01. Under the C language, which issues below require an attribute grammar?  
    A. Preventing the dangling else problem. 
    B. Preventing duplicate identifier names in the same block.
    C. Controlling naming so that a variable name does not begin with a digit. 
    D. Enforcing type checking in parameter passing. 

02. An attribute grammar
    A. adds context-sensitive information to a context-free grammar. 
    B. describes runtime semantics; i.e., the behavior of a running program.
    C. Both statements are true.  

03. In the partial grammar below, assume <string>.Size is an attribute whose
    value is returned by function Size.
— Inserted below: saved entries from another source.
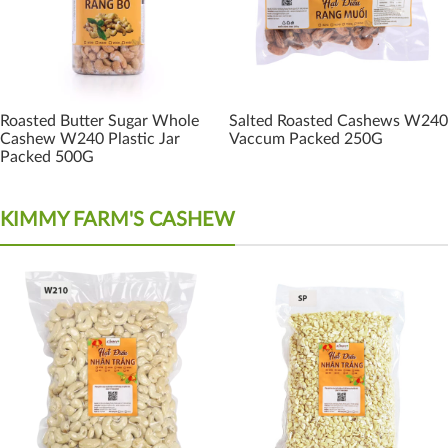
Roasted Butter Sugar Whole
Salted Roasted Cashews W240
Cashew W240 Plastic Jar
Vaccum Packed 250G
Packed 500G
KIMMY FARM'S CASHEW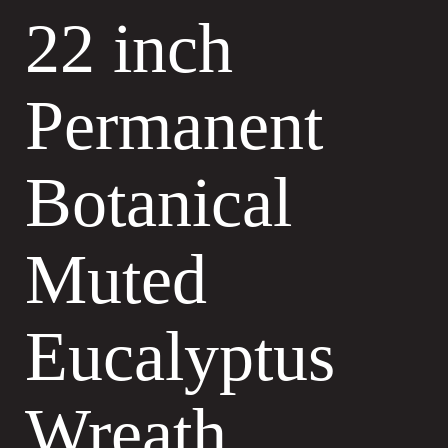
22 inch
Permanent
Botanical
Muted
Eucalyptus
Wreath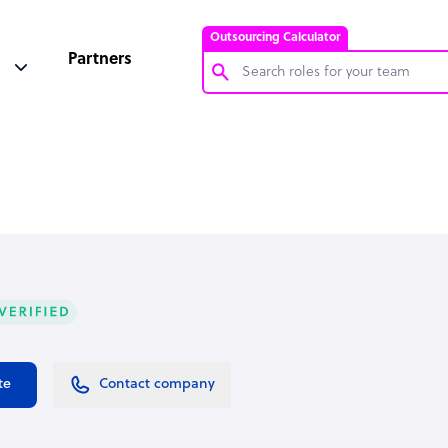
Outsourcing Calculator
Partners
Customer Service Representative
Software Developer
Bookkeeper Specialist
Virtual Assistant
Technical Support Specialist
Accountant
PPC Specialist
Social Media Specialist
te
Contact company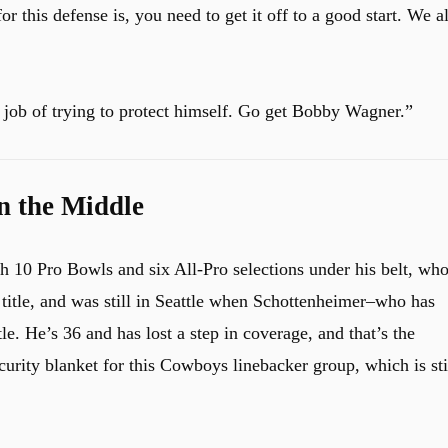
r this defense is, you need to get it off to a good start. We al
job of trying to protect himself. Go get Bobby Wagner.”
n the Middle
th 10 Pro Bowls and six All-Pro selections under his belt, wh
title, and was still in Seattle when Schottenheimer–who has
e. He’s 36 and has lost a step in coverage, and that’s the
urity blanket for this Cowboys linebacker group, which is sti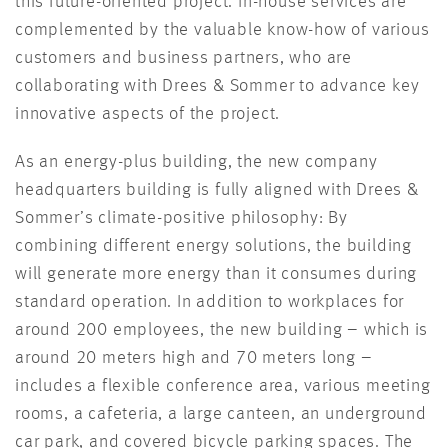
this future-oriented project. In-house services are
complemented by the valuable know-how of various
customers and business partners, who are
collaborating with Drees & Sommer to advance key
innovative aspects of the project.
As an energy-plus building, the new company
headquarters building is fully aligned with Drees &
Sommer’s climate-positive philosophy: By
combining different energy solutions, the building
will generate more energy than it consumes during
standard operation. In addition to workplaces for
around 200 employees, the new building – which is
around 20 meters high and 70 meters long –
includes a flexible conference area, various meeting
rooms, a cafeteria, a large canteen, an underground
car park, and covered bicycle parking spaces. The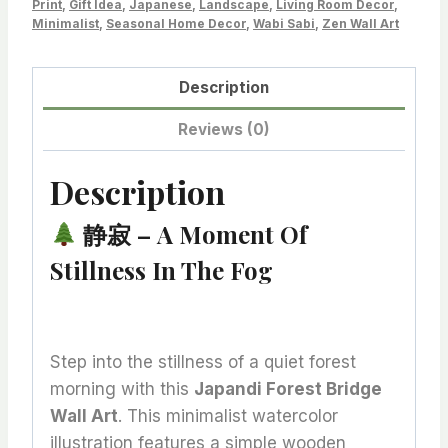
Print
,
Gift Idea
,
Japanese
,
Landscape
,
Living Room Decor
,
Deep
Minimalist
,
Seasonal Home Decor
,
Wabi Sabi
,
Zen Wall Art
Stillness
quantity
Description
Reviews (0)
Description
静寂 – A Moment Of
Stillness In The Fog
Step into the stillness of a quiet forest
morning with this
Japandi Forest Bridge
Wall Art
. This minimalist watercolor
illustration features a simple wooden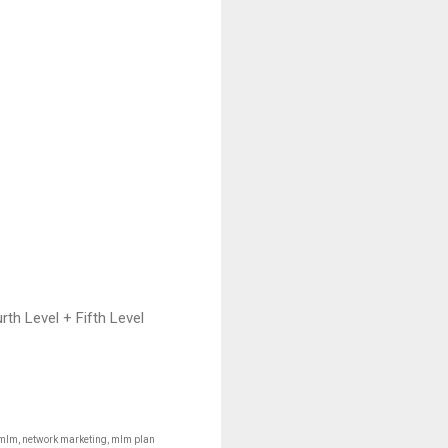
th Level + Fifth Level
 mlm, network marketing, mlm plan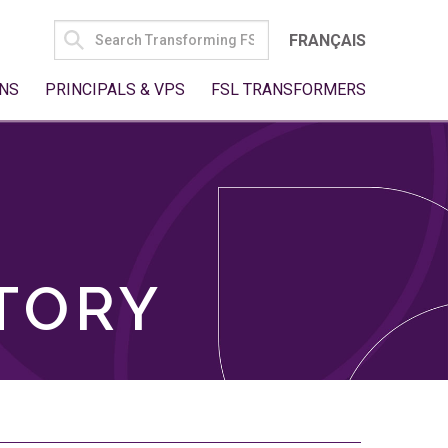
SEARCH
FRANÇAIS
FOR:
NS
PRINCIPALS & VPS
FSL TRANSFORMERS
TORY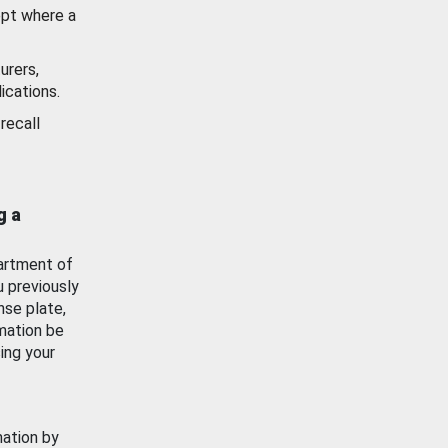
ept where a
urers,
ications.
recall
g a
artment of
u previously
nse plate,
mation be
ing your
mation by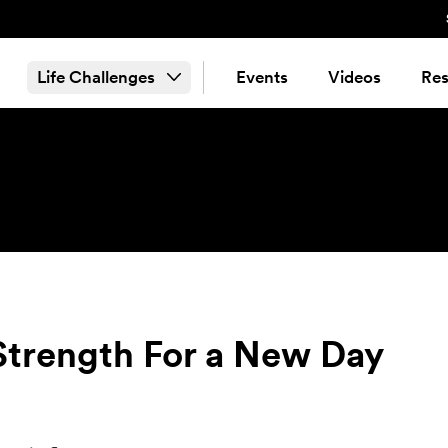
Life Challenges
Events
Videos
Res
Strength For a New Day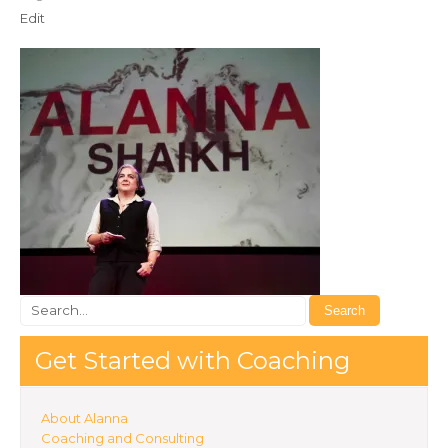
Edit
Get Started with Coaching
About Alanna
Coaching and Consulting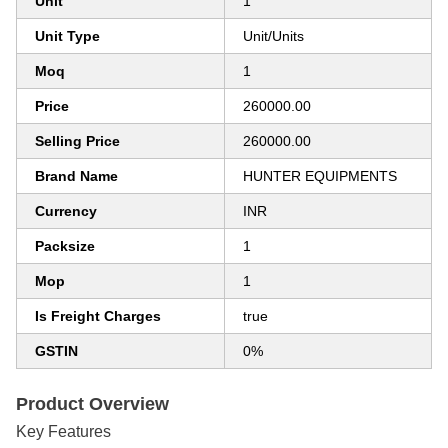
Unit
1
Unit Type
Unit/Units
Moq
1
Price
260000.00
Selling Price
260000.00
Brand Name
HUNTER EQUIPMENTS
Currency
INR
Packsize
1
Mop
1
Is Freight Charges
true
GSTIN
0%
Product Overview
Key Features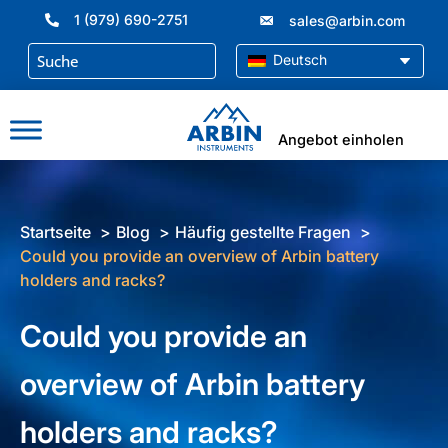
Zum
1 (979) 690-2751
sales@arbin.com
Inhalt
springen
Deutsch
Angebot einholen
Startseite
Blog
Häufig gestellte Fragen
Could you provide an overview of Arbin battery
holders and racks?
Could you provide an
overview of Arbin battery
holders and racks?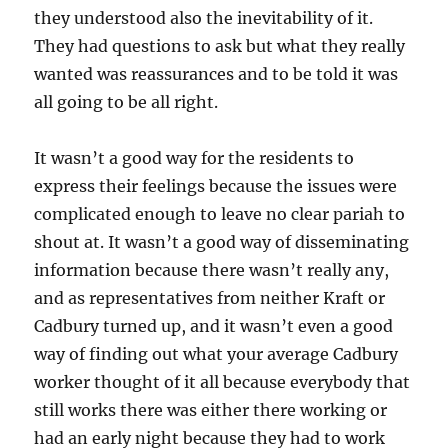
they understood also the inevitability of it.
They had questions to ask but what they really
wanted was reassurances and to be told it was
all going to be all right.
It wasn’t a good way for the residents to
express their feelings because the issues were
complicated enough to leave no clear pariah to
shout at. It wasn’t a good way of disseminating
information because there wasn’t really any,
and as representatives from neither Kraft or
Cadbury turned up, and it wasn’t even a good
way of finding out what your average Cadbury
worker thought of it all because everybody that
still works there was either there working or
had an early night because they had to work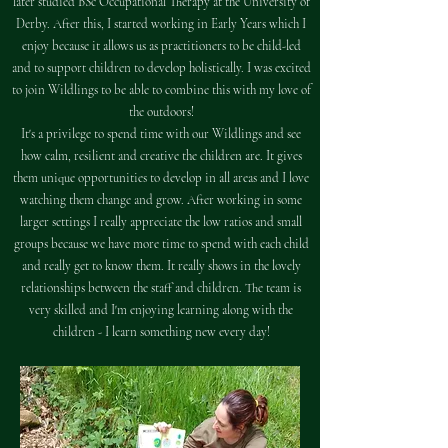
later studied BSc Occupational Therapy at the University of
Derby. After this, I started working in Early Years which I
enjoy because it allows us as practitioners to be child-led
and to support children to develop holistically. I was excited
to join Wildlings to be able to combine this with my love of
the outdoors!
It's a privilege to spend time with our Wildlings and see
how calm, resilient and creative the children are. It gives
them unique opportunities to develop in all areas and I love
watching them change and grow. After working in some
larger settings I really appreciate the low ratios and small
groups because we have more time to spend with each child
and really get to know them. It really shows in the lovely
relationships between the staff and children. The team is
very skilled and I'm enjoying learning along with the
children - I learn something new every day!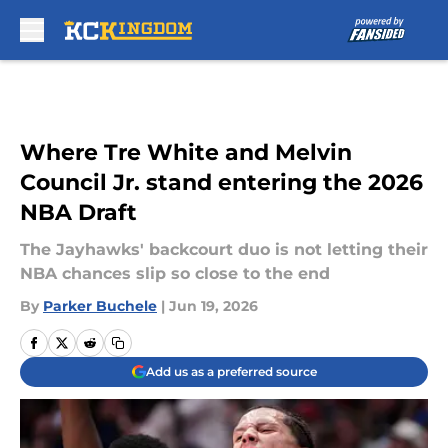
Skip to main content
Where Tre White and Melvin
Council Jr. stand entering the 2026
NBA Draft
The Jayhawks' backcourt duo is not letting their
NBA chances slip so close to the end
By
Parker Buchele
|
Jun 19, 2026
Add us as a preferred source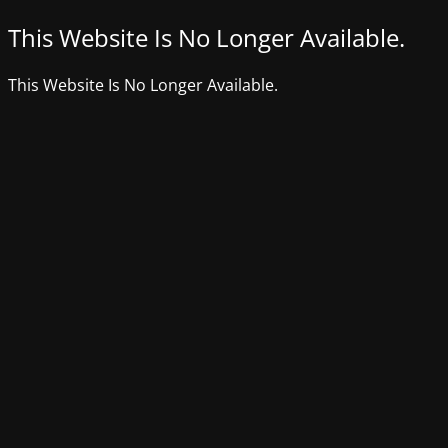
This Website Is No Longer Available.
This Website Is No Longer Available.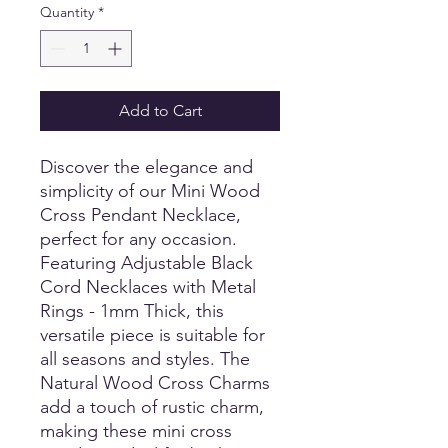
Quantity
*
Add to Cart
Discover the elegance and
simplicity of our Mini Wood
Cross Pendant Necklace,
perfect for any occasion.
Featuring Adjustable Black
Cord Necklaces with Metal
Rings - 1mm Thick, this
versatile piece is suitable for
all seasons and styles. The
Natural Wood Cross Charms
add a touch of rustic charm,
making these mini cross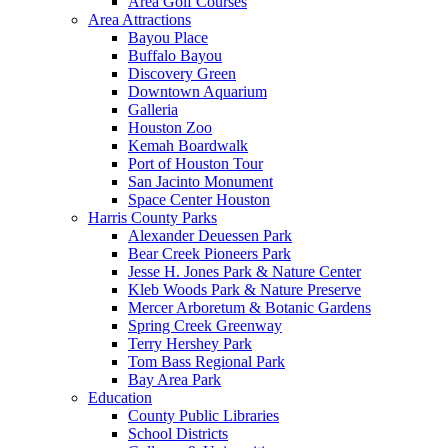
Area Golf Courses
Area Attractions
Bayou Place
Buffalo Bayou
Discovery Green
Downtown Aquarium
Galleria
Houston Zoo
Kemah Boardwalk
Port of Houston Tour
San Jacinto Monument
Space Center Houston
Harris County Parks
Alexander Deuessen Park
Bear Creek Pioneers Park
Jesse H. Jones Park & Nature Center
Kleb Woods Park & Nature Preserve
Mercer Arboretum & Botanic Gardens
Spring Creek Greenway
Terry Hershey Park
Tom Bass Regional Park
Bay Area Park
Education
County Public Libraries
School Districts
What type of attribute is Size in
    the context of this production rule? Note that '<-' denotes assignment 
    from right to left.

       <string> ::= <string>[2] x 
       Size(<string>) <- Size(<string>[2]) + 1  

    A. synthesized attribute        
    B. inherited attribute  
    C. both A & B

04. Select the true statement.
    A. Synthesized attributes pass information from child to parent up the 
       parse tree.
    B. The parent node is the head (left-hand side) of a production rule.
    C. both A & B

05. Select the true statements concerning attribute grammars.
    A. The values of intrinsic attributes are assigned before parsing begins.
    B. Inherited attributes are decorated in a bottom-up fashion.
    C. Synthesized attributes carry information up the parse tree.
    D. Intrinic attributes are a type of synthesized attributes.  

  ATTRIBUTE GRAMMAR 1, with semantic rules enclosed in {}.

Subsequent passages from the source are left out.